# WHAT TO PRODUCE
Reproduce the listing that follows in full. Omit its images.

# THE RECORDS
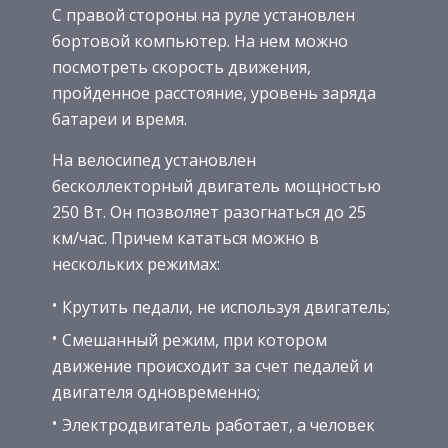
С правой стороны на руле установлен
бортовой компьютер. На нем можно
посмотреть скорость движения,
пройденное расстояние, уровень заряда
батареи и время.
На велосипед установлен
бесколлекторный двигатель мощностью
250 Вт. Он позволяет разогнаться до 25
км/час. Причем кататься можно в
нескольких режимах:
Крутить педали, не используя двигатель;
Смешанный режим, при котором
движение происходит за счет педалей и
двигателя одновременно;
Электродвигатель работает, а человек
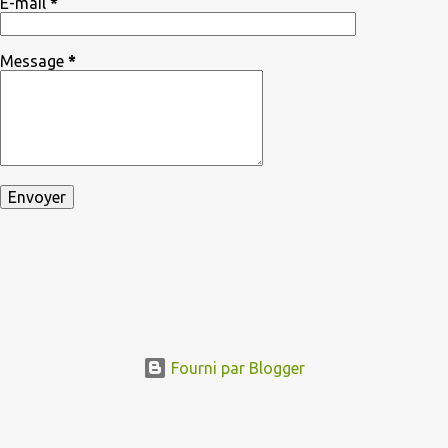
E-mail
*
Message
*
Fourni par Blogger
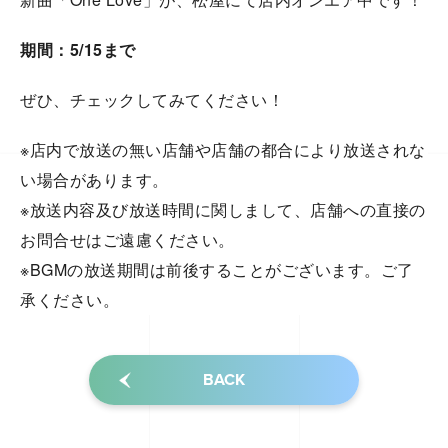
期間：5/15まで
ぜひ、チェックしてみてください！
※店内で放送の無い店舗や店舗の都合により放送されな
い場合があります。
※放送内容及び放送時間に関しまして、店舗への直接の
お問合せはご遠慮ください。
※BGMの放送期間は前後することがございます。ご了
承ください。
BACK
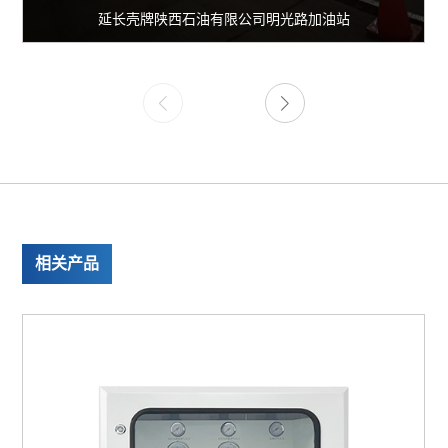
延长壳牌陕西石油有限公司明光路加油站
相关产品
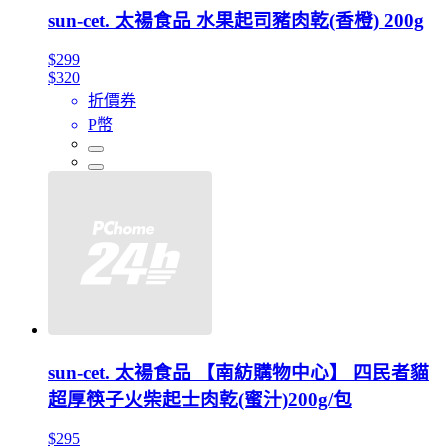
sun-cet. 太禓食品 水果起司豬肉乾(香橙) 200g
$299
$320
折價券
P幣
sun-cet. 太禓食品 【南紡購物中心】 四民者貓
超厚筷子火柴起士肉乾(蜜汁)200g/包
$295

# YOUR SOLUTION
С правой стороны на руле установлен
бортовой компьютер. На нем можно
посмотреть скорость движения,
пройденное расстояние, уровень заряда
батареи и время.
На велосипед установлен
бесколлекторный двигатель мощностью
250 Вт. Он позволяет разогнаться до 25
км/час. Причем кататься можно в
нескольких режимах:
Крутить педали, не используя двигатель;
Смешанный режим, при котором
движение происходит за счет педалей и
двигателя одновременно;
Электродвигатель работает, а человек
E-mail
*
Message
*
Fourni par Blogger
期間：5/15まで
ぜひ、チェックしてみてください！
※店内で放送の無い店舗や店舗の都合により放送されな
い場合があります。
※放送内容及び放送時間に関しまして、店舗への直接の
お問合せはご遠慮ください。
※BGMの放送期間は前後することがございます。ご了
承ください。
BACK
延长壳牌陕西石油有限公司明光路加油站
相关产品
sun-cet. 太禓食品 水果起司豬肉乾(香橙) 200g
$299
$320
折價券
P幣
sun-cet. 太禓食品 【南紡購物中心】 四民者貓
超厚筷子火柴起士肉乾(蜜汁)200g/包
$295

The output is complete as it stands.